Dabei bringt der Impfstoff von Curevac im Grunde keine Revolution im Vergleich zu den bereits zugelassenen Mitteln. Auch das Präparat von Curevac basiert wie andere Impfstoffe auf der mRNA-Technologie. Trotzdem bietet der Impfstoff von Curevac im Kampf gegen das Coronavirus in Baden-Württemberg einen entscheidenden Vorteil.

Druck auf Impfstoffe: Mittel von Curevac steht millionenfach bereit

Seitdem in Baden-Württemberg die Impf-Priorisierung bei Hausärzten entfiel, herrscht ein regelrechter Ansturm auf die Praxen im Südwesten. Dabei ist es den Patienten allerdings nicht egal, welchen Impfstoff sie verabreicht bekommen - das sorgt für zusätzlichen Druck. Deshalb ist der Impfstoff von Curevac besonders für junge Menschen ein Hoffnungsschimmer. Denn diese haben bei der Vergabe von Impfterminen nach wie vor die schlechteren Karten.

Corona-Impfstoff von Curevac: Vom Mittel des Tübinger Biotech-Unternehmens sind wohl deutlich geringere Dosen pro Impfung nötig als bei der Konkurrenz (Symbolbild).

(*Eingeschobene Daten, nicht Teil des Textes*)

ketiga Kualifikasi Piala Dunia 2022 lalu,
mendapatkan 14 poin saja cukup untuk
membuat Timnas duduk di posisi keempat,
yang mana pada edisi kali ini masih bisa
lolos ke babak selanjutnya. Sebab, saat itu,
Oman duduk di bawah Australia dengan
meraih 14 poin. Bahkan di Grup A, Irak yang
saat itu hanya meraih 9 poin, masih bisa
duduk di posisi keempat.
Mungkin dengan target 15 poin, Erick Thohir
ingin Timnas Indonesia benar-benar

Das Tübinger Unternehmen Curevac könnte dabei gleich im mehrfacher Hinsicht Abhilfe schaffen. Zum einen will die Biotech-Firma die Produktion des Impfstoffs noch vor der Zulassung ausweiten. Dadurch stünden bereits bei der Zulassung mehrere Millionen Dosen zur Auslieferung bereit, wie die Augsburger Allgemeine schreibt. Doch der Impfstoff von Curevac könnte auch durch seine Beschaffenheit die Impfungen beschleunigen: Zum Schutz gegen das Coronavirus sind von dem Präparat deutlich geringere Dosen nötig als bei der Konkurrenz.

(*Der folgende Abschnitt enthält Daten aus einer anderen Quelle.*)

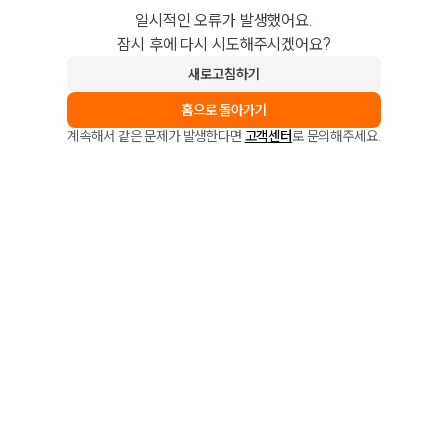
일시적인 오류가 발생했어요.
잠시 후에 다시 시도해주시겠어요?
새로고침하기
홈으로 돌아가기
계속해서 같은 문제가 발생한다면
고객센터
로 문의해주세요.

Impfstoff von Curevac: Gleicher Schutz bei deutlich geringerer Dosierung

Laut Augsburger Allgemeine beträgt die nötige Impfdosis bei dem Präparat von Curevac gerade einmal zwölf Mikrogramm. Das ist deutlich weniger als bei den bereits zugelassenen Impfstoffen. Um einen Schutz gegen das Coronavirus zu gewährleisten, müssen vom Biontech-Impfstoff 30 Mikrogramm, von Moderna gar 100 Mikrogramm pro Impfung verabreicht werden.

Entsprechend könnte der Impfstoff von Curevac sehr schnell viele Menschen erreichen und wirksam gegen das Coronavirus in Baden-Württemberg schützen. Zudem arbeitet das Biotech-Unternehmen aus Tübingen bereits an der zweiten Generation eines Impfstoffs. Diese soll dann insbesondere gegen Virusmutation wirksamer schützen.